# Name the shopping cart



## normsbrand (Jul 26, 2006)

I have been looking at some of the T-Shirts sites that I really like and I have that they seem really similar in design. The two sites are: bustedtees.com and snorgtees.com. Is this a Shopping Cart / Catalog template or are they somehow connected.

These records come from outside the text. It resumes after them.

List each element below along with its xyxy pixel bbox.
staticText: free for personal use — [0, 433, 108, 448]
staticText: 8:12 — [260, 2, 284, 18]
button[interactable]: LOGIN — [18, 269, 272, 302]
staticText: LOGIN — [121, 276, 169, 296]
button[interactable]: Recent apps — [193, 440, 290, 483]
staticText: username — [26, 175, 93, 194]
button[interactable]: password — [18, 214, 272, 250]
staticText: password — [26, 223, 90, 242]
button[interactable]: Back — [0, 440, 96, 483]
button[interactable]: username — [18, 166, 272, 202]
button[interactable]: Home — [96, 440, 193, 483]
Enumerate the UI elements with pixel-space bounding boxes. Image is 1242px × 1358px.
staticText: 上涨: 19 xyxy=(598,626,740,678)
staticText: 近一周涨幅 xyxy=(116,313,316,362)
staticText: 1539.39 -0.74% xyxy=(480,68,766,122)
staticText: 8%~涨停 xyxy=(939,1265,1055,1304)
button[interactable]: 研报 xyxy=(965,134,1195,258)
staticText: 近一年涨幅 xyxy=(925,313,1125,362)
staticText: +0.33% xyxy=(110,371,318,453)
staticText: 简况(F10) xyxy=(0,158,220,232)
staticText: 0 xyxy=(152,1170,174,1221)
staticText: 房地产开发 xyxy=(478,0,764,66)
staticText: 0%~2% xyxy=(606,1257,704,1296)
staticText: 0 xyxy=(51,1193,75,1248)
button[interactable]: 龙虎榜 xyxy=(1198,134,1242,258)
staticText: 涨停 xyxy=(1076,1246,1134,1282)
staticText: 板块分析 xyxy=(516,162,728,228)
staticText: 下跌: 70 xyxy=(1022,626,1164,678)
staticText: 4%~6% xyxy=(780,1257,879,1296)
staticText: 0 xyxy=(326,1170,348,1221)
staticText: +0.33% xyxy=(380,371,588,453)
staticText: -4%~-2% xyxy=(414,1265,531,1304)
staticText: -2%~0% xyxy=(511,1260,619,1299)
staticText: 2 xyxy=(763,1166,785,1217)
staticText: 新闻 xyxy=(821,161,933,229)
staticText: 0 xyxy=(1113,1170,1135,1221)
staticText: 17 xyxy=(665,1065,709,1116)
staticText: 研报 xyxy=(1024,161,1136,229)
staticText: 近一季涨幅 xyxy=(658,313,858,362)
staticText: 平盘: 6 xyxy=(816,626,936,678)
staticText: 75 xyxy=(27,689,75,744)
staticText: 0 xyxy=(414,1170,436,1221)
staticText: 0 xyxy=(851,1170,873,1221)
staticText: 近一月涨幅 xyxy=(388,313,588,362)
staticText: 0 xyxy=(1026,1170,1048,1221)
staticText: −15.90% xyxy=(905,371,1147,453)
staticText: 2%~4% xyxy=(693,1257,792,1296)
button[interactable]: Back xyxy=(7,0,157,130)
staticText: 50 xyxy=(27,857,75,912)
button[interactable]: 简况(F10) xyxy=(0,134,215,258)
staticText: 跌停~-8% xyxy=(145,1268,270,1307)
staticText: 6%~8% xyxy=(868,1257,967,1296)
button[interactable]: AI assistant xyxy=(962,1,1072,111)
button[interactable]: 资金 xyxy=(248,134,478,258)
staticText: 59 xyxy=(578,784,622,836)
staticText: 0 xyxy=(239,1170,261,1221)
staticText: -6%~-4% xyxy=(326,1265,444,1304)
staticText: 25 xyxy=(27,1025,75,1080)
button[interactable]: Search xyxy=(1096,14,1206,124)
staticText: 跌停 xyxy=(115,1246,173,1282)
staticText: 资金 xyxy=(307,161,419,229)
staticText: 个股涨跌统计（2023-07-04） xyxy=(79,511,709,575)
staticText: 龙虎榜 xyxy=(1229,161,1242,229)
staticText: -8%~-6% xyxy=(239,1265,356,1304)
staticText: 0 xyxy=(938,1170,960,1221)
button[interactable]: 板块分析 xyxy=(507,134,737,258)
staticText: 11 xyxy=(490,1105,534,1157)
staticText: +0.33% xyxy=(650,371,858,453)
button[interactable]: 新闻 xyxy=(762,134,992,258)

If it is a shopping cart template, which one is it?


Thanks,


----------



## Twinge (Apr 26, 2005)

That's a common basic layout for t-shirt sites these days, but I believe the shopping cart/site set up is usually custom made. Looking at the source, those two sites most likely do not use the same software despite their similarities.


----------



## Vtec44 (Apr 24, 2006)

You can modify your CubeCart or OSCommerce to look that way, but it takes a lot of work.


----------



## zhenjie (Aug 27, 2006)

Looking at the link structure, it seems to be a heavily modified OsCommerce cart.


----------



## annaylee (Sep 3, 2006)

Is OS Commerce available for Mac Computers?


----------



## Solmu (Aug 15, 2005)

annaylee said:


> Is OS Commerce available for Mac Computers?


It runs on the server (i.e. on your webhost's computer), not on your computer, so it doesn't matter what you are running at home. So no, it's not available for Macs, but yes, you can use it if you have a Mac.


----------